THE INPUT:

|---|

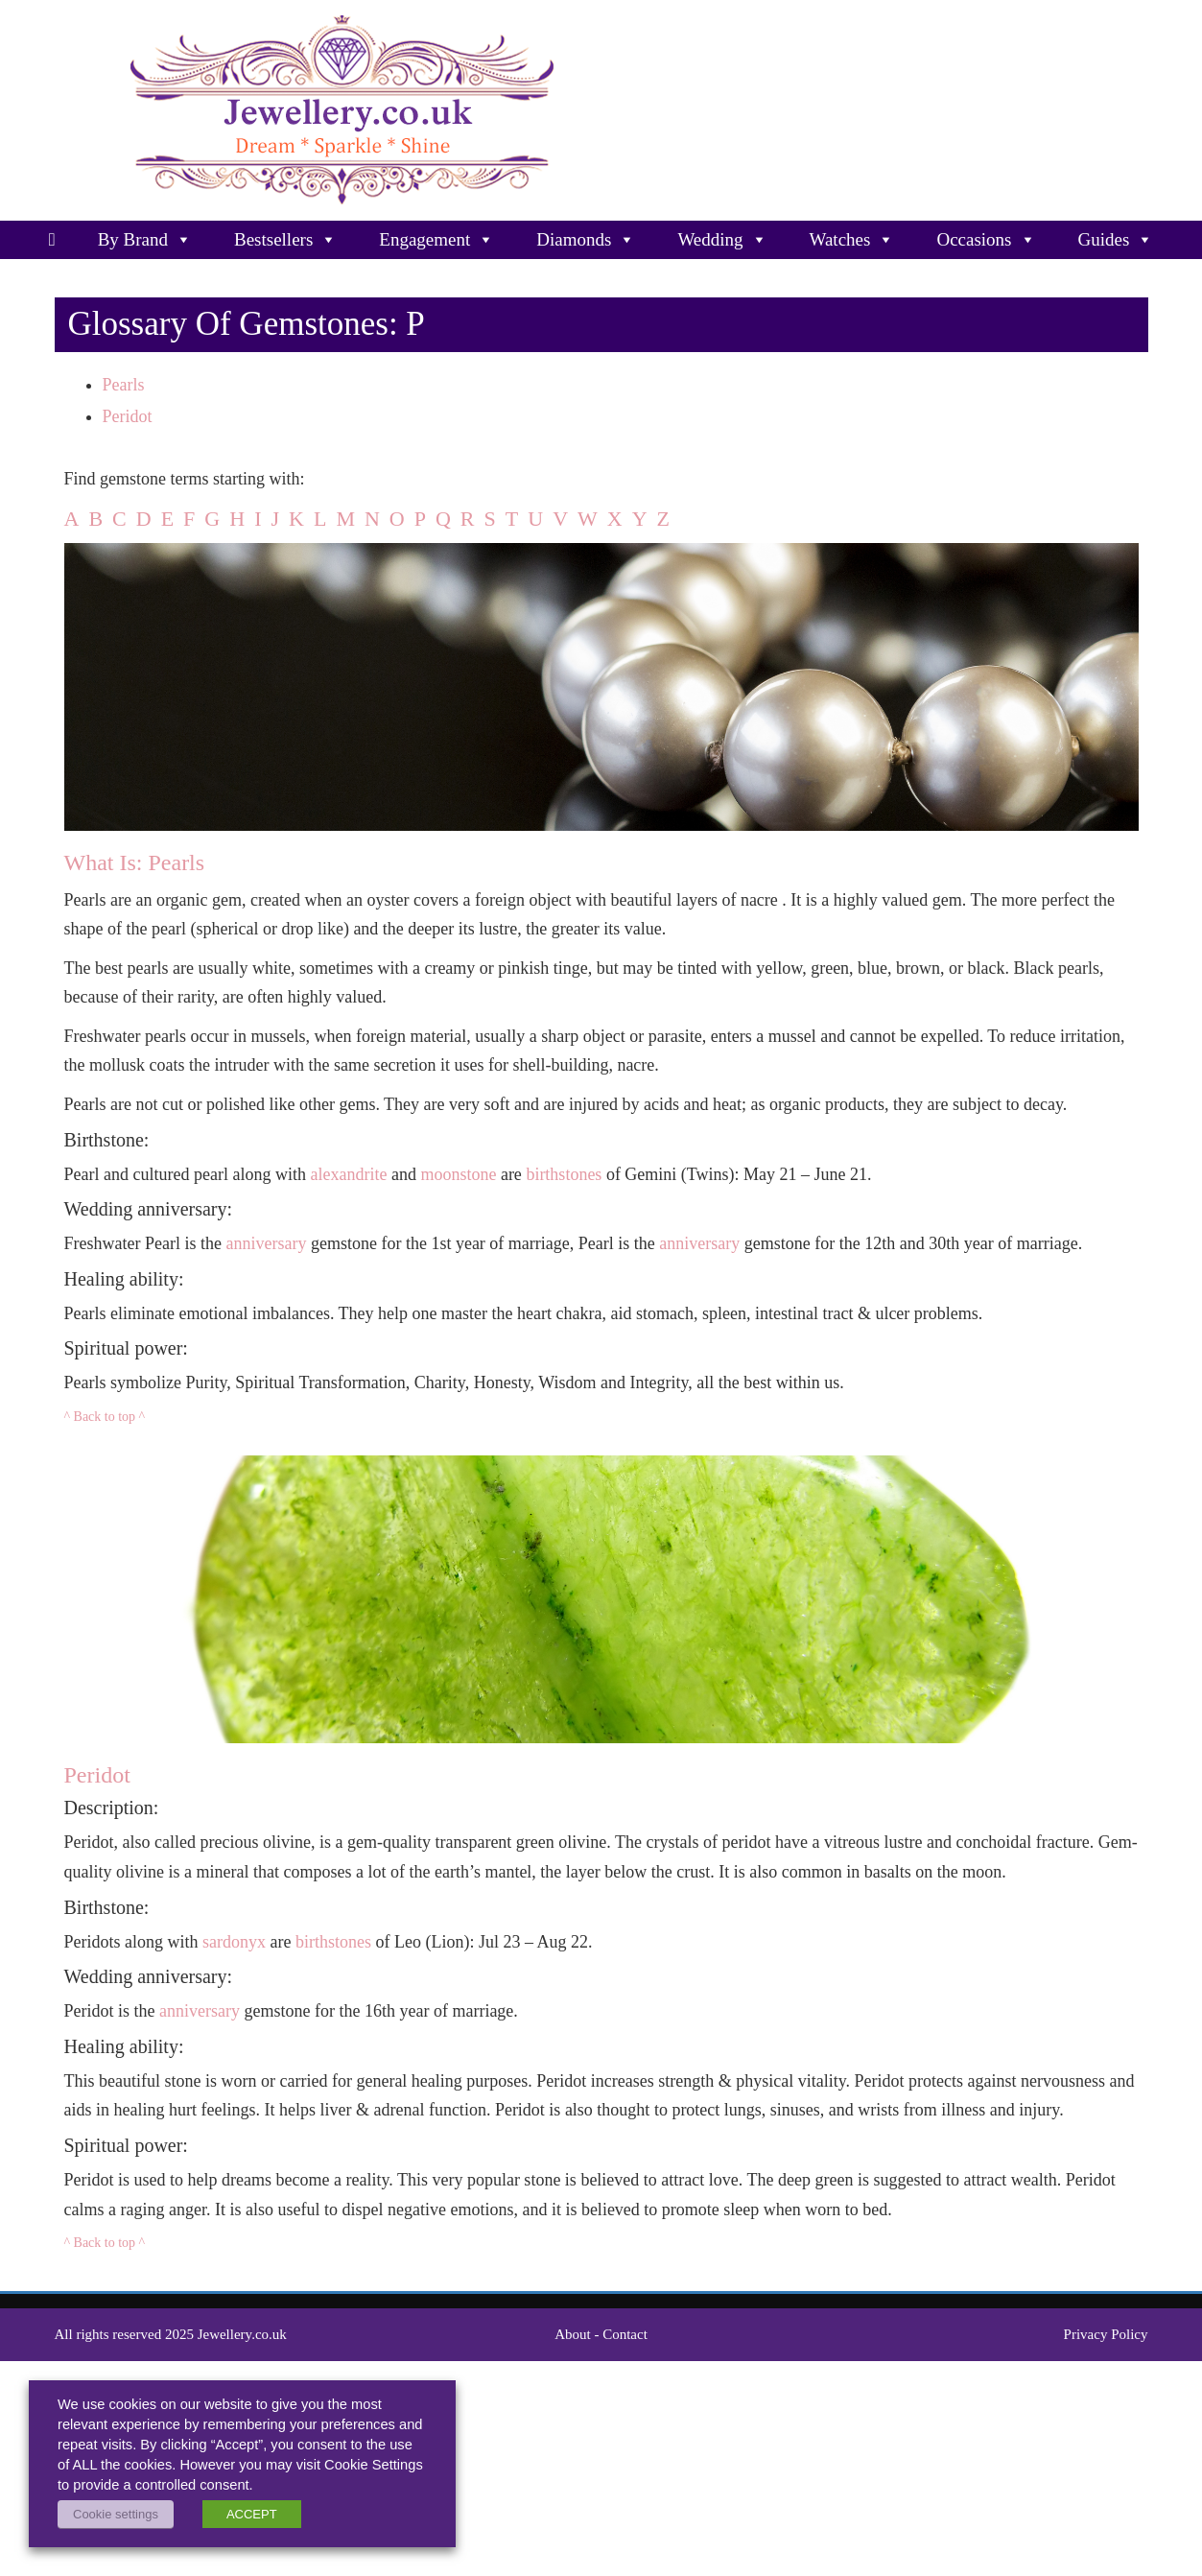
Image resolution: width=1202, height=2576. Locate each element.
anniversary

|---|

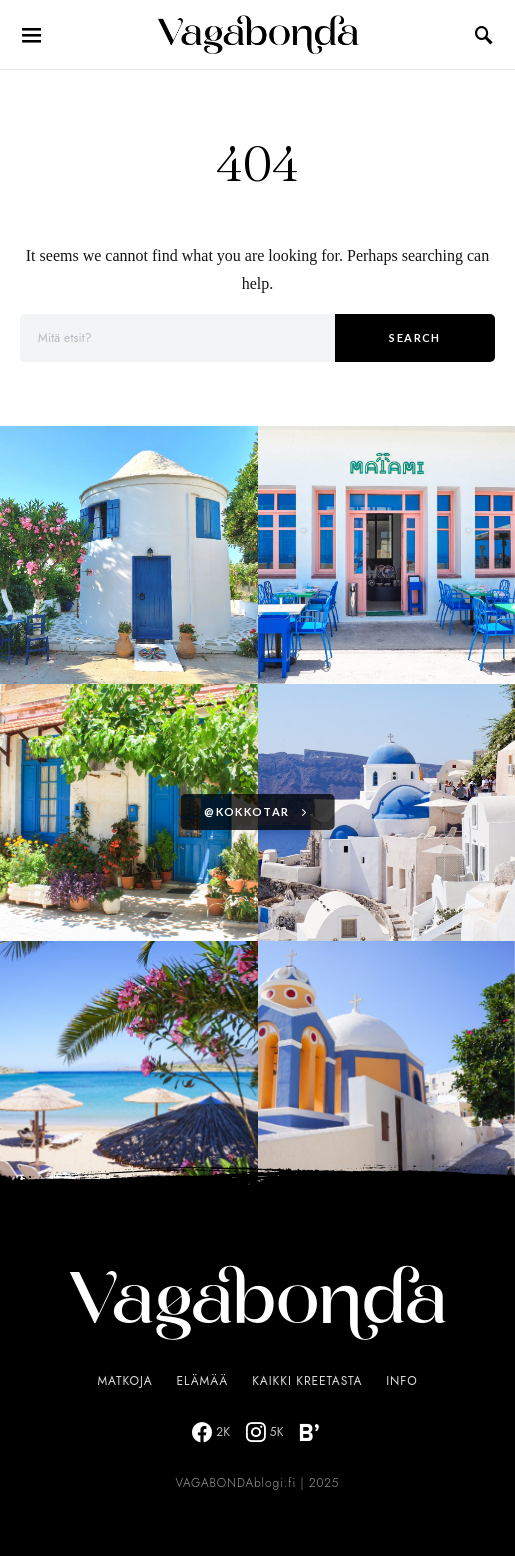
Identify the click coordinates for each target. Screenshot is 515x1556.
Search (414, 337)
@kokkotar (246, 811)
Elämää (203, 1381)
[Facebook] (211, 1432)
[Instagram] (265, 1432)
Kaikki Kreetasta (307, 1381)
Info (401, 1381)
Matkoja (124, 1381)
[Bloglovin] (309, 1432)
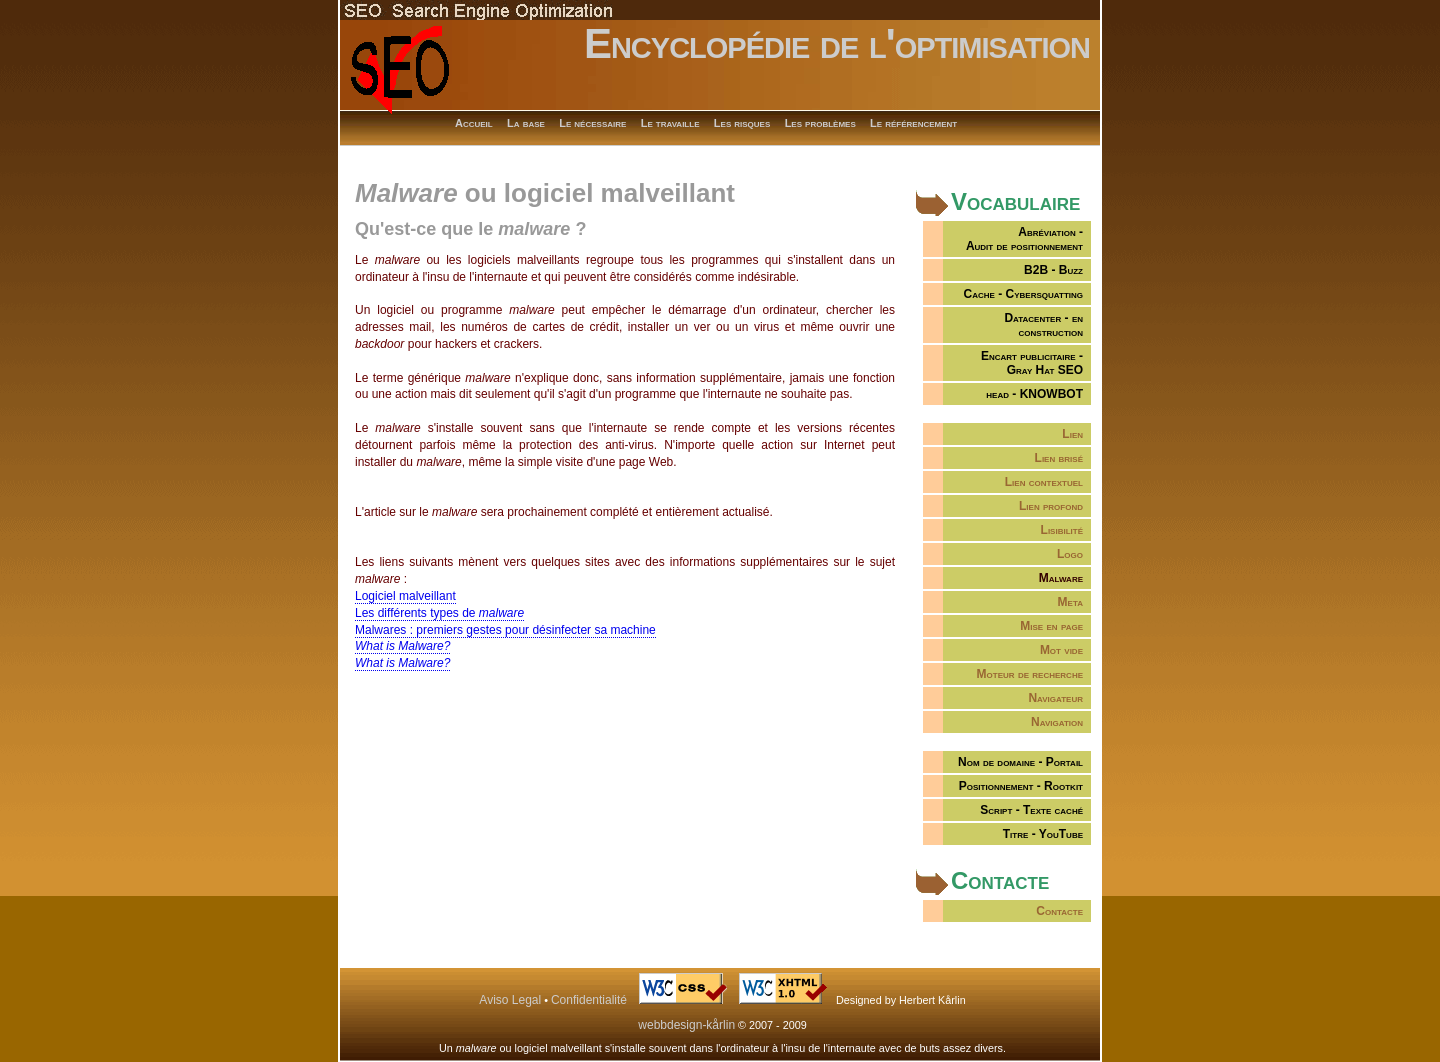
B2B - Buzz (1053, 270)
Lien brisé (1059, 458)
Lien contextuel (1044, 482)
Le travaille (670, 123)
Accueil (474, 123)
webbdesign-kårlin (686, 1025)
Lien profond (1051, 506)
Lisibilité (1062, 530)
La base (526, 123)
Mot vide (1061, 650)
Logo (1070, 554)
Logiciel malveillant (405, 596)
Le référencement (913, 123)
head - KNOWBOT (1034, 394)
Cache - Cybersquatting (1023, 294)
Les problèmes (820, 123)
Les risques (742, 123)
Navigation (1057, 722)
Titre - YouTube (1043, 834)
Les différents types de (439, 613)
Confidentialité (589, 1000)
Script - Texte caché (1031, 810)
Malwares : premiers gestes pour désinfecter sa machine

|---|

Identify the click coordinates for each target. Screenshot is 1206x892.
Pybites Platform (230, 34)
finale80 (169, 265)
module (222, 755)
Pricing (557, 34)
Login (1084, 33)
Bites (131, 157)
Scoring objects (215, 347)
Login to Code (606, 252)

|---|

WORK TASK: Only the lines above from the one with "Lien brisé (1059, 458)" up to and including the one with "Malwares : premiers" should be repeated, exactly as written.

OUTPUT OF THE EXERCISE:
Lien brisé (1059, 458)
Lien contextuel (1044, 482)
Le travaille (670, 123)
Accueil (474, 123)
webbdesign-kårlin (686, 1025)
Lien profond (1051, 506)
Lisibilité (1062, 530)
La base (526, 123)
Mot vide (1061, 650)
Logo (1070, 554)
Logiciel malveillant (405, 596)
Le référencement (913, 123)
head - KNOWBOT (1034, 394)
Cache - Cybersquatting (1023, 294)
Les problèmes (820, 123)
Les risques (742, 123)
Navigation (1057, 722)
Titre - YouTube (1043, 834)
Les différents types de (439, 613)
Confidentialité (589, 1000)
Script - Texte caché (1031, 810)
Malwares : premiers gestes pour désinfecter sa machine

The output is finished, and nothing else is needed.